Despite my doom-and-gloom scenario, there is reason to hope that Hawkins may save the company yet again.

Rumors suggest that Jeff Hawkins is toiling away in some secret lab to build a revolutionary device that will leapfrog Palm ahead of the pack. If the rumors are true, Palm has a chance to survive. If false, Palm is probably toast.

The $64,000 question is: Has Palm lost its mojo? In other words, does Palm still think like Apple -- that the product is everything -- or is the company thinking more like HP, where partnerships, branding shell games and big enterprise deals are most important?

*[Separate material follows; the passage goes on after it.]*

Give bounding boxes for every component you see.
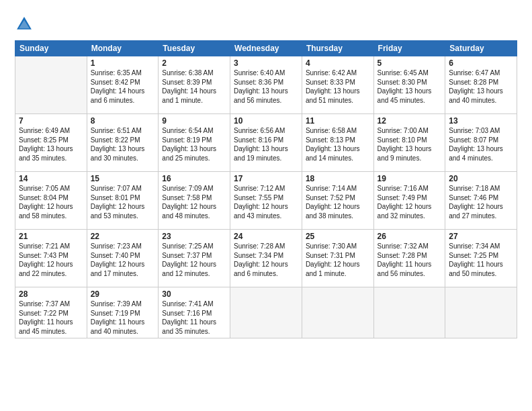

HP fails in the smartphone market in part because of an institutionalized delusion, common at most big and old Silicon Valley companies, that enterprises buy smartphones based on security, back-end infrastructure support and integration with enterprise systems in general.

Yes, those things are important. But in the smartphone market, cool is king, even at the biggest companies. RIM does a great job supporting business goals. But RIM is number one because people "love" their BlackBerrys. Palm is number two (but dropping fast) because people "love" (or used to love) their Treos.

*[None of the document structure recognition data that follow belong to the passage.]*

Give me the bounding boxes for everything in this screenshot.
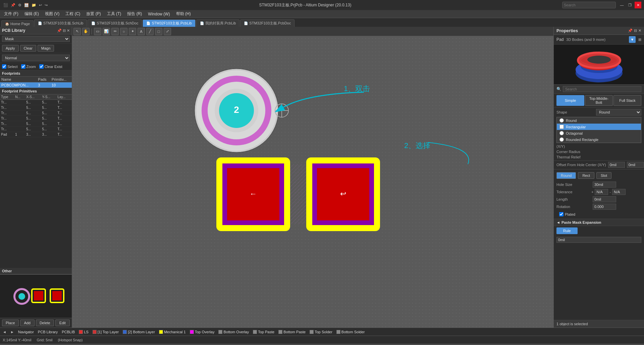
filter-btn[interactable]: ▼ xyxy=(629,36,636,43)
right-panel-float-btn[interactable]: ⊟ xyxy=(634,28,637,33)
pin-icon[interactable]: 📌 xyxy=(10,2,16,8)
prim-row[interactable]: Pad 1 3... 3... T... xyxy=(0,132,72,137)
tab-home[interactable]: 🏠Home Page xyxy=(1,20,34,27)
menu-file[interactable]: 文件 (F) xyxy=(1,10,21,17)
offset-x-input[interactable] xyxy=(608,162,625,168)
hole-btn-slot[interactable]: Slot xyxy=(596,172,611,179)
length-input[interactable] xyxy=(593,196,616,202)
menu-window[interactable]: Window (W) xyxy=(145,11,172,17)
window-icon[interactable]: 🪟 xyxy=(23,2,30,8)
redo-icon[interactable]: ↪ xyxy=(44,2,48,8)
layer-bottom-paste[interactable]: Bottom Paste xyxy=(277,330,307,334)
add-button[interactable]: Add xyxy=(20,320,35,326)
menu-view[interactable]: 视图 (V) xyxy=(42,10,62,17)
expand-btn-right[interactable]: ⊞ xyxy=(638,38,641,42)
layer-bottom-solder[interactable]: Bottom Solder xyxy=(335,330,366,334)
fp-row[interactable]: PCBCOMPON... 3 10 xyxy=(0,82,72,88)
delete-button[interactable]: Delete xyxy=(36,320,54,326)
prim-row[interactable]: Tr... 5... 5... T... xyxy=(0,121,72,127)
close-btn[interactable]: ✕ xyxy=(635,2,641,8)
cursor-tool-btn[interactable]: ↖ xyxy=(73,28,81,35)
layer-nav-right[interactable]: ► xyxy=(9,329,15,335)
other-section-header[interactable]: Other xyxy=(0,268,72,274)
hole-btn-round[interactable]: Round xyxy=(556,172,576,179)
primitives-section-header[interactable]: Footprint Primitives xyxy=(0,88,72,94)
paste-mask-header[interactable]: ◄ Paste Mask Expansion xyxy=(554,219,644,226)
menu-edit[interactable]: 编辑 (E) xyxy=(22,10,42,17)
layer-navigator[interactable]: Navigator xyxy=(17,330,35,334)
left-panel-float-btn[interactable]: ⊟ xyxy=(63,28,66,33)
settings-icon[interactable]: ⚙ xyxy=(17,2,22,8)
magn-button[interactable]: Magn xyxy=(38,45,54,52)
sq-btn[interactable]: □ xyxy=(155,28,162,35)
prim-row[interactable]: Tr... 5... 5... T... xyxy=(0,116,72,121)
prim-row[interactable]: Tr... 5... 5... T... xyxy=(0,127,72,132)
apply-button[interactable]: Apply xyxy=(2,45,19,52)
add-rect-btn[interactable]: ▭ xyxy=(94,28,101,35)
tab-simple[interactable]: Simple xyxy=(556,95,584,106)
line-btn[interactable]: ╱ xyxy=(146,28,154,35)
canvas-content[interactable]: 2 ← ↩ xyxy=(72,37,553,328)
plated-checkbox[interactable] xyxy=(559,212,564,216)
right-panel-pin-btn[interactable]: 📌 xyxy=(628,28,633,33)
layer-top-solder[interactable]: Top Solder xyxy=(308,330,334,334)
left-panel-pin-btn[interactable]: 📌 xyxy=(57,28,62,33)
layer-pcblib[interactable]: PCBLIB xyxy=(60,330,76,334)
shape-radio-rounded-rect[interactable] xyxy=(559,137,564,142)
tab-schdoc[interactable]: 📄STM32F103主板.SchDoc xyxy=(88,19,142,27)
rule-button[interactable]: Rule xyxy=(556,227,578,234)
mask-select[interactable]: Mask xyxy=(2,36,70,42)
right-search-input[interactable] xyxy=(563,86,641,92)
shape-radio-round-1[interactable] xyxy=(559,118,564,123)
folder-icon[interactable]: 📁 xyxy=(31,2,37,8)
title-search-input[interactable] xyxy=(562,2,616,8)
layer-pcb-library[interactable]: PCB Library xyxy=(37,330,59,334)
tab-full-stack[interactable]: Full Stack xyxy=(613,95,641,106)
tab-schlib[interactable]: 📄STM32F103主板.SchLib xyxy=(34,19,87,27)
footprints-section-header[interactable]: Footprints xyxy=(0,70,72,77)
hole-btn-rect[interactable]: Rect xyxy=(578,172,594,179)
paste-mask-input[interactable] xyxy=(556,237,641,243)
zoom-checkbox[interactable] xyxy=(21,64,25,69)
minimize-btn[interactable]: — xyxy=(619,2,625,8)
shape-radio-octagonal[interactable] xyxy=(559,131,564,135)
text-btn[interactable]: A xyxy=(138,28,145,35)
expand-btn[interactable]: ⤢ xyxy=(164,28,171,35)
clearexist-checkbox-label[interactable]: Clear Exist xyxy=(39,64,62,69)
layer-ls[interactable]: LS xyxy=(77,330,90,334)
layer-nav-left[interactable]: ◄ xyxy=(1,329,8,335)
pen-btn[interactable]: ✏ xyxy=(111,28,119,35)
shape-opt-rounded-rect[interactable]: Rounded Rectangle xyxy=(557,136,641,143)
layer-bottom-overlay[interactable]: Bottom Overlay xyxy=(217,330,250,334)
marker-btn[interactable]: ✦ xyxy=(129,28,136,35)
layer-top-overlay[interactable]: Top Overlay xyxy=(189,330,216,334)
tab-pcblib[interactable]: 📄STM32F103主板.PcbLib xyxy=(143,19,195,27)
undo-icon[interactable]: ↩ xyxy=(38,2,43,8)
shape-check-rectangular[interactable] xyxy=(559,125,564,129)
tab-top-middle-bott[interactable]: Top-Middle-Bott xyxy=(585,95,613,106)
right-panel-close-btn[interactable]: ✕ xyxy=(638,28,641,33)
select-checkbox-label[interactable]: Select xyxy=(2,64,18,69)
normal-select[interactable]: Normal xyxy=(2,55,70,61)
shape-select[interactable]: Round Rectangular Octagonal Rounded Rect… xyxy=(596,109,641,116)
clear-button[interactable]: Clear xyxy=(20,45,36,52)
menu-reports[interactable]: 报告 (R) xyxy=(124,10,145,17)
layer-top[interactable]: [1] Top Layer xyxy=(91,330,120,334)
prim-row[interactable]: Tr... 5... 5... T... xyxy=(0,111,72,116)
hole-size-input[interactable] xyxy=(593,182,616,188)
rotation-input[interactable] xyxy=(593,204,616,210)
tolerance-minus-input[interactable] xyxy=(612,189,626,195)
circle-btn[interactable]: ○ xyxy=(120,28,127,35)
tab-mylib[interactable]: 📄我的封装库.PcbLib xyxy=(196,19,240,27)
offset-y-input[interactable] xyxy=(627,162,644,168)
menu-place[interactable]: 放置 (P) xyxy=(84,10,103,17)
place-button[interactable]: Place xyxy=(2,320,19,326)
select-checkbox[interactable] xyxy=(2,64,6,69)
layer-mech1[interactable]: Mechanical 1 xyxy=(158,330,187,334)
left-panel-close-btn[interactable]: ✕ xyxy=(67,28,70,33)
hand-tool-btn[interactable]: ✋ xyxy=(82,28,90,35)
tab-pcbdoc[interactable]: 📄STM32F103主板.PcbDoc xyxy=(240,19,294,27)
menu-help[interactable]: 帮助 (H) xyxy=(173,10,194,17)
zoom-checkbox-label[interactable]: Zoom xyxy=(21,64,36,69)
edit-button[interactable]: Edit xyxy=(55,320,70,326)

A gadget that elicits an emotional response from buyers can emerge only from visionary design, and cannot be produced with a design-by-committee corporate culture.

Palm has plenty of cash and reasonable prospects for growth. My advice is to throw every penny at Hawkins and let him build the device of his dreams without interference. Everything the company now has started with Hawkins' design vision.

Given its history, however, I think it's likely that Palm will squander Hawkins' genius yet again with another disastrous stunt, such as selling the company.

The software business, PalmSource, sold out to Japan's Access Systems in a US$324 million deal. The company changed the name of the operating system to the Garnet OS. That product is now headed for obscurity and irrelevance.

Will Palm follow PalmSource down the road to oblivion? We'll see.

If the company can remain true to its founding vision, remain independent and out-innovate everyone else like it used to, you can disregard everything I've written here. But if Palm remains on its current trajectory, the company is history.